--- Dataset extract ---
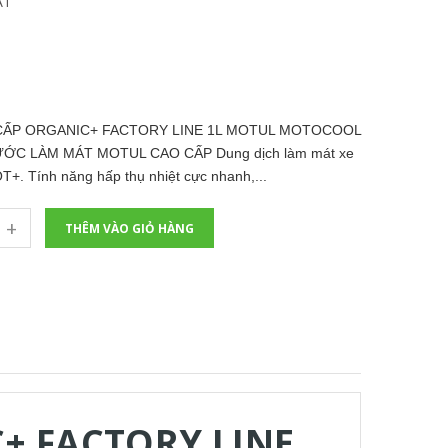
ÁT
ẤP ORGANIC+ FACTORY LINE 1L MOTUL MOTOCOOL
ỚC LÀM MÁT MOTUL CAO CẤP Dung dịch làm mát xe
+. Tính năng hấp thụ nhiệt cực nhanh,...
+
THÊM VÀO GIỎ HÀNG
+ FACTORY LINE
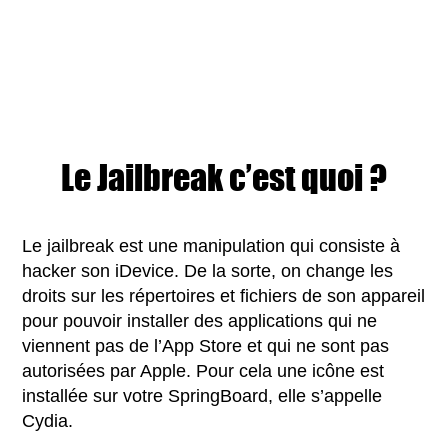
Le Jailbreak c’est quoi ?
Le jailbreak est une manipulation qui consiste à
hacker son iDevice. De la sorte, on change les
droits sur les répertoires et fichiers de son appareil
pour pouvoir installer des applications qui ne
viennent pas de l’App Store et qui ne sont pas
autorisées par Apple. Pour cela une icône est
installée sur votre SpringBoard, elle s’appelle
Cydia.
---
● Problem description: Leaving pictures aside, write out each record above exactly as given.

● Task answer:
ÁT
ẤP ORGANIC+ FACTORY LINE 1L MOTUL MOTOCOOL
ỚC LÀM MÁT MOTUL CAO CẤP Dung dịch làm mát xe
+. Tính năng hấp thụ nhiệt cực nhanh,...
+
THÊM VÀO GIỎ HÀNG
+ FACTORY LINE
Le Jailbreak c’est quoi ?
Le jailbreak est une manipulation qui consiste à
hacker son iDevice. De la sorte, on change les
droits sur les répertoires et fichiers de son appareil
pour pouvoir installer des applications qui ne
viennent pas de l’App Store et qui ne sont pas
autorisées par Apple. Pour cela une icône est
installée sur votre SpringBoard, elle s’appelle
Cydia.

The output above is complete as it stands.